3

I am new to sed and am having some troubles making it work.

What I want is this:

abc.ztx.com. A 132.123.12.44 ---> abc.ztx.com

I used the below pattern, but doesn't seem to work:

echo "abc.ztx.com. A 132.123.12.44" | sed 's/\.\s.+//g'

I verified the regex using regex101.com and pattern, \.\s.+ matches the part . A 132.123.12.44 perfectly. Why is it not working with sed.

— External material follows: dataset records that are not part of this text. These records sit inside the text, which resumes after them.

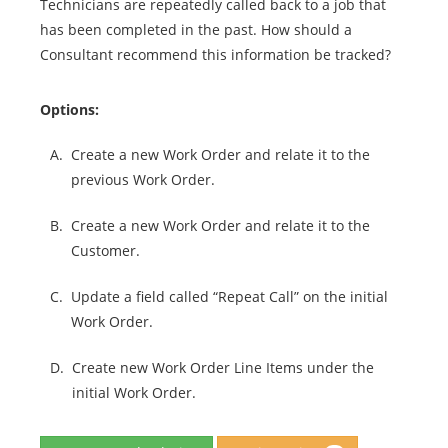
Technicians are repeatedly called back to a job that
has been completed in the past. How should a
Consultant recommend this information be tracked?
Options:
A.
Create a new Work Order and relate it to the
previous Work Order.
B.
Create a new Work Order and relate it to the
Customer.
C.
Update a field called “Repeat Call” on the initial
Work Order.
D.
Create new Work Order Line Items under the
initial Work Order.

Appreciate your help. Thank you.

Kusalananda
  • 333,661
Amey
  • 133
  • Do you have to use sed? This is a perfect job for cut, which is what I'd use here. If you aren't stuck with sed only, let me know and I'll post a cut answer. – ron rothman Mar 18 '20 at 00:37
  • @ron-rothman Yes, please. Anything that makes the job easier. – Amey Mar 18 '20 at 05:23

4 Answers4

5

sed uses POSIX basic regular expressions (BRE) by default. \s is a PCRE (Perl-compatible regular expression) which is equivalent to the BRE [[:blank:]] (I think, matching spaces and tabs, or possiby [[:space:]] which matches a larger set of whitespace characters). The + is a POSIX extended regular expression (ERE) modifier, which is equivalent to \{1,\} as a BRE.

So try

sed 's/\.[[:blank:]].*//'

instead. You may replace [[:blank:]] by a space character if you don't need to match tabs:

sed 's/\. .*//'

Note that there is no need to do the substitution with the g flag as there will only ever be a single match. Also, the .+ that you use could just be replaced by .* instead of .\{1,\} as we don't care whether there are any further characters at all (just delete all of them).

Related:

Kusalananda
  • 333,661
  • Thank you so much Kusalananda for answering the question and also explaining the first principles of sed Regex. – Amey Mar 16 '20 at 14:19
2

If you are using Gnu/Linux, or any other Gnu, then you will have Gnu sed. Gnu sed has the -r option, that allows this.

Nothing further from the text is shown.